Start of Excerpted records

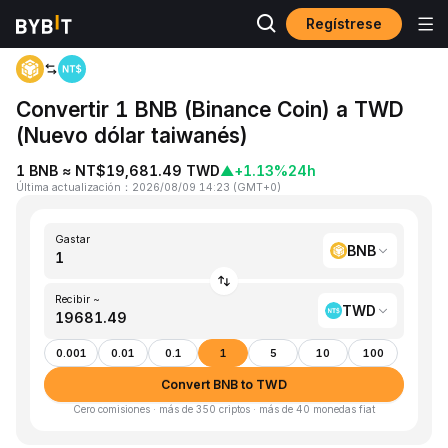
Regístrese
Inicio
BNB to TWD
Convertir 1 BNB (Binance Coin) a TWD
(Nuevo dólar taiwanés)
1 BNB ≈ NT$19,681.49 TWD
▲
+1.13%
24h
Última actualización
：
2026/08/09 14:23
(
GMT+0
)
Gastar
BNB
Recibir ~
TWD
0.001
0.01
0.1
1
5
10
100
Convert BNB to TWD
Cero comisiones · más de 350 criptos · más de 40 monedas fiat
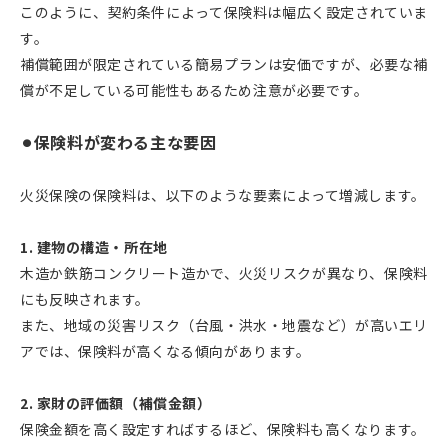
このように、契約条件によって保険料は幅広く設定されていま
す。
補償範囲が限定されている簡易プランは安価ですが、必要な補
償が不足している可能性もあるため注意が必要です。
⚫︎保険料が変わる主な要因
火災保険の保険料は、以下のような要素によって増減します。
1. 建物の構造・所在地
木造か鉄筋コンクリート造かで、火災リスクが異なり、保険料
にも反映されます。
また、地域の災害リスク（台風・洪水・地震など）が高いエリ
アでは、保険料が高くなる傾向があります。
2. 家財の評価額（補償金額）
保険金額を高く設定すればするほど、保険料も高くなります。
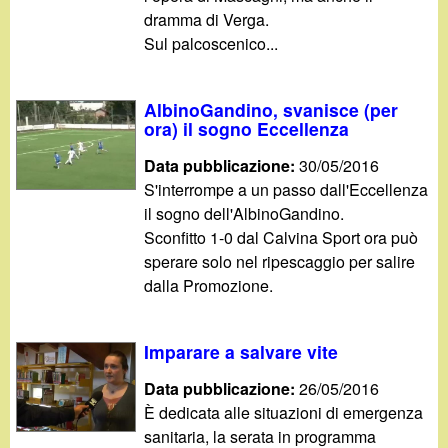
dramma di Verga.
Sul palcoscenico...
AlbinoGandino, svanisce (per
ora) il sogno Eccellenza
Data pubblicazione:
30/05/2016
S'interrompe a un passo dall'Eccellenza
il sogno dell'AlbinoGandino.
Sconfitto 1-0 dal Calvina Sport ora può
sperare solo nel ripescaggio per salire
dalla Promozione.
Imparare a salvare vite
Data pubblicazione:
26/05/2016
È dedicata alle situazioni di emergenza
sanitaria, la serata in programma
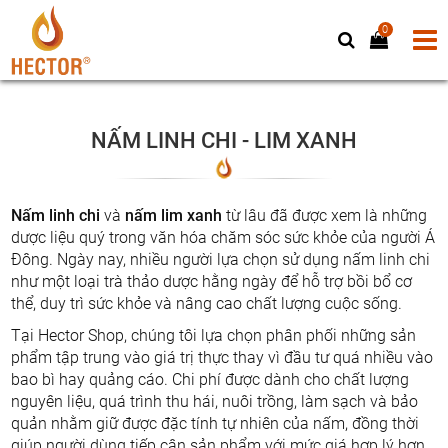
0
NẤM LINH CHI - LIM XANH
Nấm linh chi
và
nấm lim xanh
từ lâu đã được xem là những
dược liệu quý trong văn hóa chăm sóc sức khỏe của người Á
Đông. Ngày nay, nhiều người lựa chọn sử dụng nấm linh chi
như một loại trà thảo dược hằng ngày để hỗ trợ bồi bổ cơ
thể, duy trì sức khỏe và nâng cao chất lượng cuộc sống.
Tại Hector Shop, chúng tôi lựa chọn phân phối những sản
phẩm tập trung vào giá trị thực thay vì đầu tư quá nhiều vào
bao bì hay quảng cáo. Chi phí được dành cho chất lượng
nguyên liệu, quá trình thu hái, nuôi trồng, làm sạch và bảo
quản nhằm giữ được đặc tính tự nhiên của nấm, đồng thời
giúp người dùng tiếp cận sản phẩm với mức giá hợp lý hơn.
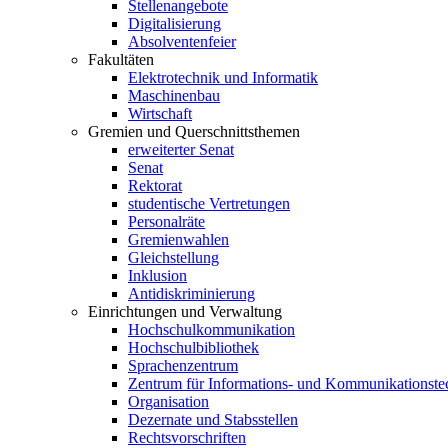
Stellenangebote
Digitalisierung
Absolventenfeier
Fakultäten
Elektrotechnik und Informatik
Maschinenbau
Wirtschaft
Gremien und Querschnittsthemen
erweiterter Senat
Senat
Rektorat
studentische Vertretungen
Personalräte
Gremienwahlen
Gleichstellung
Inklusion
Antidiskriminierung
Einrichtungen und Verwaltung
Hochschulkommunikation
Hochschulbibliothek
Sprachenzentrum
Zentrum für Informations- und Kommunikationste
Organisation
Dezernate und Stabsstellen
Rechtsvorschriften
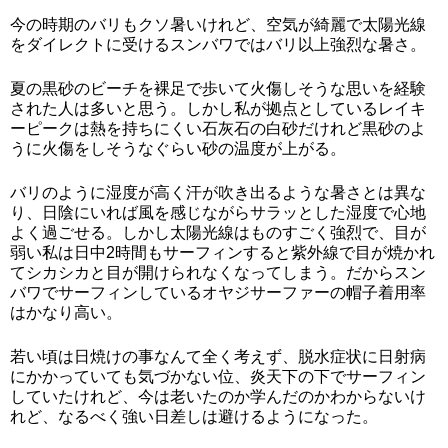
今の時期のバリもクソ暑いけれど、空気が綺麗で太陽光線
をダイレクトに受けるスンバワではバリ以上強烈な暑さ。
夏の黒砂のビーチを裸足で歩いて火傷しそうな思いを経験
された人は多いと思う。しかし私が拠点としているレイキ
ーピークは熱を持ちにくい石灰石の白砂だけれど黒砂のよ
うに火傷をしそうなぐらい砂の温度が上がる。
バリのように湿度が高く汗が吹き出るような暑さとは異な
り、日陰にいれば風を感じながらサラッとした湿度で心地
よく過ごせる。しかし太陽光線はものすごく強烈で、目が
弱い私は日中2時間もサーフィンすると紫外線で目が焼かれ
てシカシカと目が開けられなくなってしまう。だからスン
バワでサーフィンしているオヤジサーファーの帽子着用率
はかなり高い。
若い頃は日焼けの事なんて全く考えず、脱水症状に日射病
にかかっていても気づかない位、炎天下の下でサーフィン
していたけれど、今は老いたのか学んだのかわからないけ
れど、なるべく強い日差しは避けるようになった。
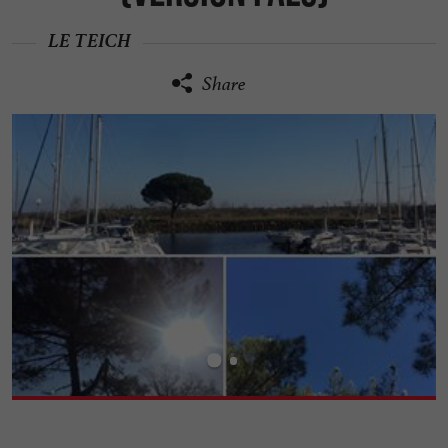
LE TEICH
Share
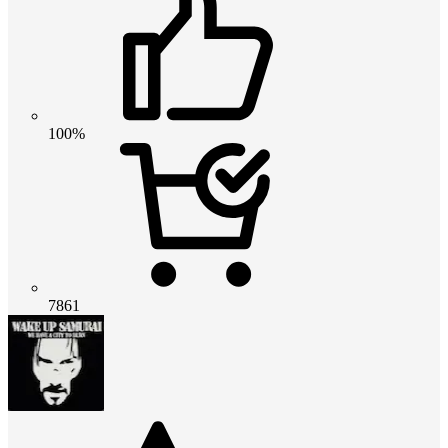
100%
7861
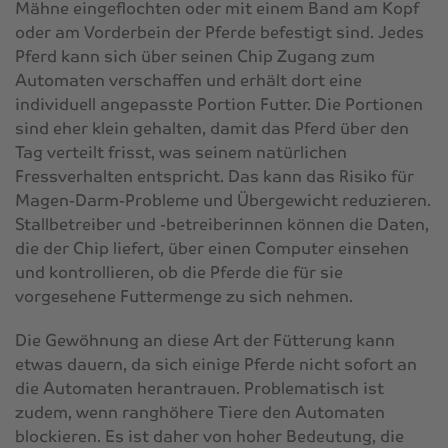
Mähne eingeflochten oder mit einem Band am Kopf
oder am Vorderbein der Pferde befestigt sind. Jedes
Pferd kann sich über seinen Chip Zugang zum
Automaten verschaffen und erhält dort eine
individuell angepasste Portion Futter. Die Portionen
sind eher klein gehalten, damit das Pferd über den
Tag verteilt frisst, was seinem natürlichen
Fressverhalten entspricht. Das kann das Risiko für
Magen-Darm-Probleme und Übergewicht reduzieren.
Stallbetreiber und -betreiberinnen können die Daten,
die der Chip liefert, über einen Computer einsehen
und kontrollieren, ob die Pferde die für sie
vorgesehene Futtermenge zu sich nehmen.
Die Gewöhnung an diese Art der Fütterung kann
etwas dauern, da sich einige Pferde nicht sofort an
die Automaten herantrauen. Problematisch ist
zudem, wenn ranghöhere Tiere den Automaten
blockieren. Es ist daher von hoher Bedeutung, die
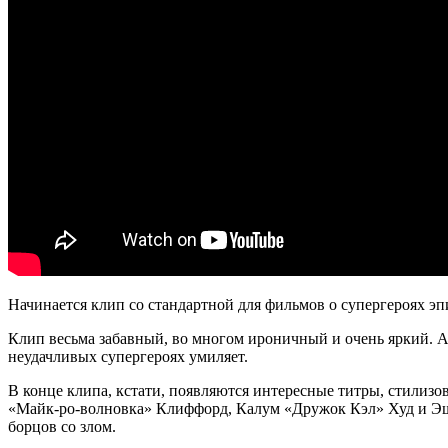
Начинается клип со стандартной для фильмов о супергероях э
Клип весьма забавный, во многом ироничный и очень яркий. А 
неудачливых супергероях умиляет.
В конце клипа, кстати, появляются интересные титры, стили
«Майк-ро-волновка» Клиффорд, Калум «Дружок Кэл» Худ и Эшт
борцов со злом.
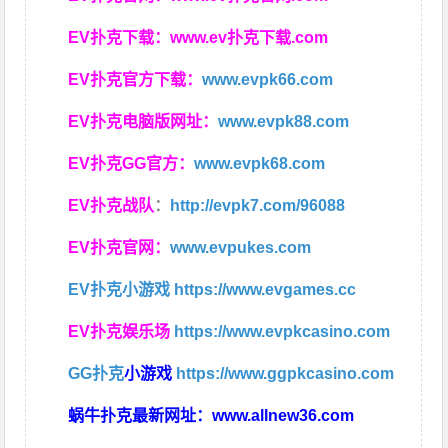
EV扑克下载：
www.ev扑克下载.com
EV扑克官方下载：
www.evpk66.com
EV扑克电脑版网址：
www.evpk88.com
EV扑克GG官方：
www.evpk68.com
EV扑克战队
：
http://evpk7.com/96088
EV扑克官网：
www.evpukes.com
EV扑克小游戏
https://www.evgames.cc
EV扑克娱乐场
https://www.evpkcasino.com
GG扑克
小游戏
https://www.ggpkcasino.com
蜗牛扑克最新网址：
www.allnew36.com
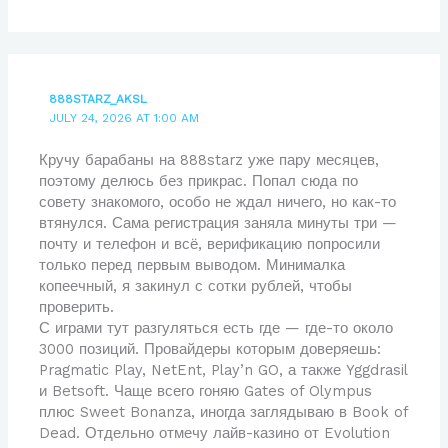
888STARZ_AKSL
JULY 24, 2026 AT 1:00 AM
Кручу барабаны на 888starz уже пару месяцев,
поэтому делюсь без прикрас. Попал сюда по
совету знакомого, особо не ждал ничего, но как-то
втянулся. Сама регистрация заняла минуты три —
почту и телефон и всё, верификацию попросили
только перед первым выводом. Минималка
копеечный, я закинул с сотки рублей, чтобы
проверить.
С играми тут разгуляться есть где — где-то около
3000 позиций. Провайдеры которым доверяешь:
Pragmatic Play, NetEnt, Play’n GO, а также Yggdrasil
и Betsoft. Чаще всего гоняю Gates of Olympus
плюс Sweet Bonanza, иногда заглядываю в Book of
Dead. Отдельно отмечу лайв-казино от Evolution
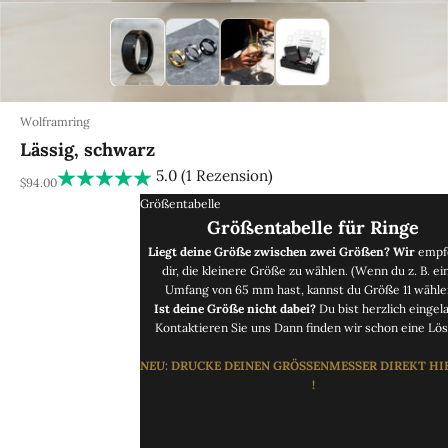
Wolframring
Lässig, schwarz
5.0 (1 Rezension)
REA-pris
$94.00
Größentabelle
Größentabelle für Ringe
Liegt deine Größe zwischen zwei Größen? Wir
empf
dir, die kleinere Größe zu wählen. (Wenn du z. B. ei
Umfang von 65 mm hast, kannst du Größe 11 wähle
Ist deine Größe nicht dabei?
Du bist herzlich eingel
Kontaktieren Sie uns
Dann finden wir schon eine Lös
NEU
: DRUCKE
DEINEN GRÖSSENMESSER DIREKT
HI
!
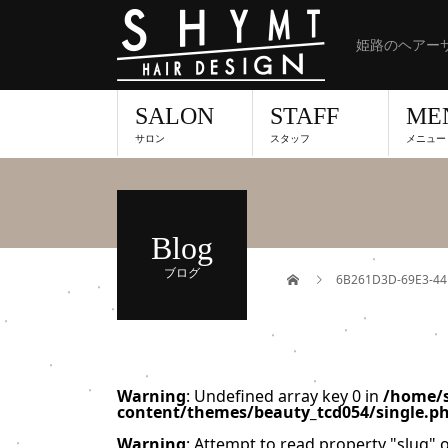
姫路のヘアーサ
SALON
STAFF
ME
サロン
スタッフ
メニュー
Blog
ブログ
6B261D3D-69E3-44
Warning
: Undefined array key 0 in
/home/s
content/themes/beauty_tcd054/single.p
Warning
: Attempt to read property "slug" o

End of Excerpted records

Requirement> Copy only this, please: the line with "www.ev扑克下载.com" and every line after it through the end of the data, with no pictures.

Expected output>
www.ev扑克下载.com
EV扑克官方下载：
www.evpk66.com
EV扑克电脑版网址：
www.evpk88.com
EV扑克GG官方：
www.evpk68.com
EV扑克战队
：
http://evpk7.com/96088
EV扑克官网：
www.evpukes.com
EV扑克小游戏
https://www.evgames.cc
EV扑克娱乐场
https://www.evpkcasino.com
GG扑克
小游戏
https://www.ggpkcasino.com
蜗牛扑克最新网址：
www.allnew36.com
888STARZ_AKSL
JULY 24, 2026 AT 1:00 AM
Кручу барабаны на 888starz уже пару месяцев,
поэтому делюсь без прикрас. Попал сюда по
совету знакомого, особо не ждал ничего, но как-то
втянулся. Сама регистрация заняла минуты три —
почту и телефон и всё, верификацию попросили
только перед первым выводом. Минималка
копеечный, я закинул с сотки рублей, чтобы
проверить.
С играми тут разгуляться есть где — где-то около
3000 позиций. Провайдеры которым доверяешь:
Pragmatic Play, NetEnt, Play’n GO, а также Yggdrasil
и Betsoft. Чаще всего гоняю Gates of Olympus
плюс Sweet Bonanza, иногда заглядываю в Book of
Dead. Отдельно отмечу лайв-казино от Evolution
Wolframring
Lässig, schwarz
5.0 (1 Rezension)
REA-pris
$94.00
Größentabelle
Größentabelle für Ringe
Liegt deine Größe zwischen zwei Größen? Wir
empf
dir, die kleinere Größe zu wählen. (Wenn du z. B. ei
Umfang von 65 mm hast, kannst du Größe 11 wähle
Ist deine Größe nicht dabei?
Du bist herzlich eingel
Kontaktieren Sie uns
Dann finden wir schon eine Lös
NEU
: DRUCKE
DEINEN GRÖSSENMESSER DIREKT
HI
!
姫路のヘアーサ
SALON
STAFF
ME
サロン
スタッフ
メニュー
Blog
ブログ
6B261D3D-69E3-44
Warning
: Undefined array key 0 in
/home/s
content/themes/beauty_tcd054/single.p
Warning
: Attempt to read property "slug" o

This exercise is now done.